Exercise input —

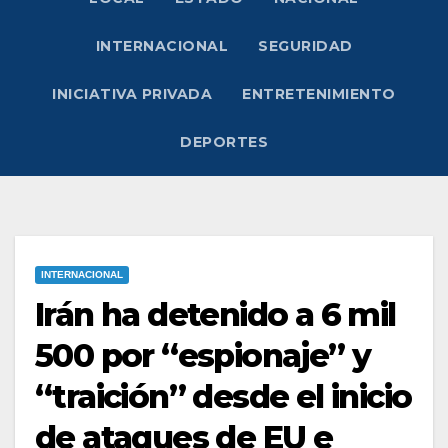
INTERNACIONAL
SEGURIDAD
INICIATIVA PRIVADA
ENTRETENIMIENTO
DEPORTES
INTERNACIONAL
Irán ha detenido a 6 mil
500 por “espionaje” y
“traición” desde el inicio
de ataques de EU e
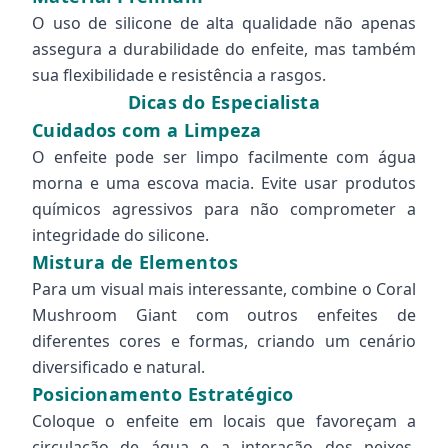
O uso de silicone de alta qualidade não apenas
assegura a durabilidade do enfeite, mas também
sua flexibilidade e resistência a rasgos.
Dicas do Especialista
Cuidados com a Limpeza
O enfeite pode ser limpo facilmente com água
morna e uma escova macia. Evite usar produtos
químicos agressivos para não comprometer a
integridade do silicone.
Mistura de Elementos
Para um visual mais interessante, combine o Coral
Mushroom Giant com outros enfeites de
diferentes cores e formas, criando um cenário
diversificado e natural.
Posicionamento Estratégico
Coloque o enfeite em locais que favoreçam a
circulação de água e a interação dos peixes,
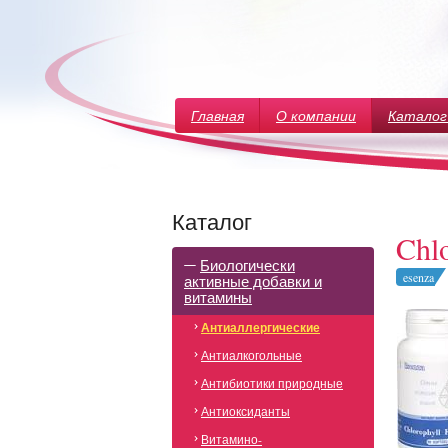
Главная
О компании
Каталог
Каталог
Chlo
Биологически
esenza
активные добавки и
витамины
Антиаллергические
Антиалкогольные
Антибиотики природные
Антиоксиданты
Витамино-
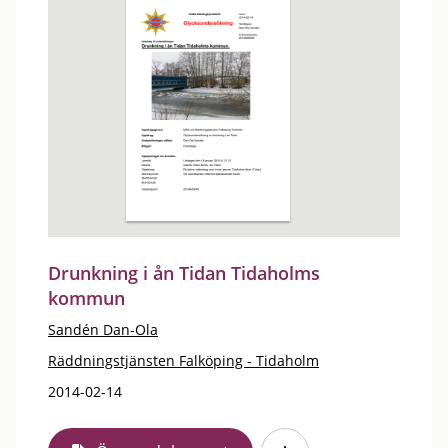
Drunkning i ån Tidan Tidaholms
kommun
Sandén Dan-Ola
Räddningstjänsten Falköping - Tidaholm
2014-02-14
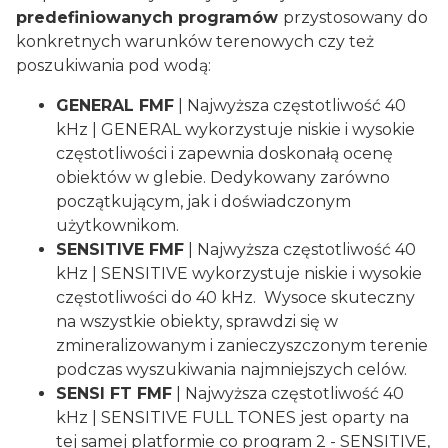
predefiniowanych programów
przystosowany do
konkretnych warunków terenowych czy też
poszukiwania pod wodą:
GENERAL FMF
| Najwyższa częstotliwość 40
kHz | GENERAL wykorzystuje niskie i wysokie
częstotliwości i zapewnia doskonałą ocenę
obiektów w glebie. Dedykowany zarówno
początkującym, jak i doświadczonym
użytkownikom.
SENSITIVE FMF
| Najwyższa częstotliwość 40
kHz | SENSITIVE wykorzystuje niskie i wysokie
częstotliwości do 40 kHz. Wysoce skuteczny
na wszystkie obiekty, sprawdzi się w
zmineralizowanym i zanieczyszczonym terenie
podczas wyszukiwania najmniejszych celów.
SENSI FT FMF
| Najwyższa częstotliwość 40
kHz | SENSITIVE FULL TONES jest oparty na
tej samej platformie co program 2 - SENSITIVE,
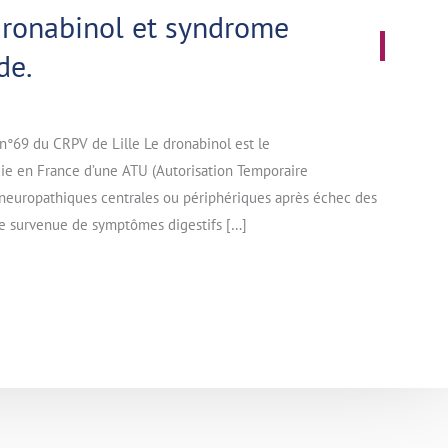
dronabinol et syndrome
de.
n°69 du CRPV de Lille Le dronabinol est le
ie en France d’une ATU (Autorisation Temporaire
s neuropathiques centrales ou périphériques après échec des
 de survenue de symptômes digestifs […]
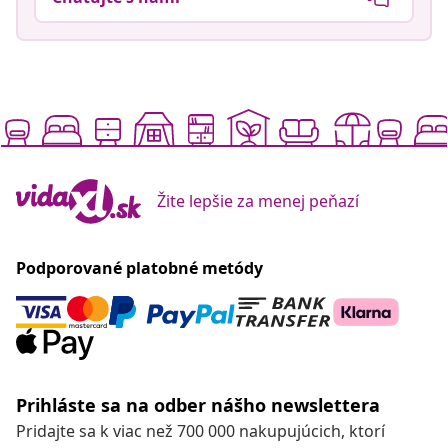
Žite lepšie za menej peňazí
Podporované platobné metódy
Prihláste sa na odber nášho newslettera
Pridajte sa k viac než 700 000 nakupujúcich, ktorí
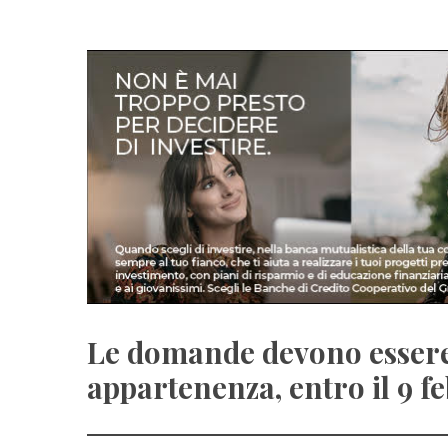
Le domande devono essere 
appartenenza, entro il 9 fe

--

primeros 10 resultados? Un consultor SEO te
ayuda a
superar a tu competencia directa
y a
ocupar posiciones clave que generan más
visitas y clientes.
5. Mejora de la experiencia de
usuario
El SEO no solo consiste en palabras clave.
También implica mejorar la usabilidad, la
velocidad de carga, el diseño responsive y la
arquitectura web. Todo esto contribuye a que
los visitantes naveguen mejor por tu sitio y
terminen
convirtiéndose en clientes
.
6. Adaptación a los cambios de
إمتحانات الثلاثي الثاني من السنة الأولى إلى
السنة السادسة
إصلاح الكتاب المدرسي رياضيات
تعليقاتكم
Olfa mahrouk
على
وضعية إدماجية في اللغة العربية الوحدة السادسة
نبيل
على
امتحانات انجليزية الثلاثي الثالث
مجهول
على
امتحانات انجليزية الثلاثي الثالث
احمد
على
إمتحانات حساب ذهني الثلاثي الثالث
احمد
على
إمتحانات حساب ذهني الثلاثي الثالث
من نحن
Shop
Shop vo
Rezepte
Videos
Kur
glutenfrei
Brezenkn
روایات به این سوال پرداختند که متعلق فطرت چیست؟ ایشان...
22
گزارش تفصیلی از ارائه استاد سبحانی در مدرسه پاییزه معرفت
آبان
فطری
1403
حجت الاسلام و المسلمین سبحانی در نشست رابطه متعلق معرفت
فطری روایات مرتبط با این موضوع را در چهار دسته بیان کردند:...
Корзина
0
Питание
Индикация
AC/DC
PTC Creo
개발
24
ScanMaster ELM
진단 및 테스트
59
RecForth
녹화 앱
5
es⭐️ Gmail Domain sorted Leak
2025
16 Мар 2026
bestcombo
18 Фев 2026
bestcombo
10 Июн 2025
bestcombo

Work item — Look above for the line with "podczas wyszukiwania najmniejszych celów.", then print it and each line after it down to and including the line with "Prihláste sa na odber nášho newslettera". Leave out the pictures and keep the wording exact.

Written answer —
podczas wyszukiwania najmniejszych celów.
SENSI FT FMF
| Najwyższa częstotliwość 40
kHz | SENSITIVE FULL TONES jest oparty na
tej samej platformie co program 2 - SENSITIVE,
dronabinol et syndrome
de.
n°69 du CRPV de Lille Le dronabinol est le
ie en France d’une ATU (Autorisation Temporaire
s neuropathiques centrales ou périphériques après échec des
 de survenue de symptômes digestifs […]
Žite lepšie za menej peňazí
Podporované platobné metódy
Prihláste sa na odber nášho newslettera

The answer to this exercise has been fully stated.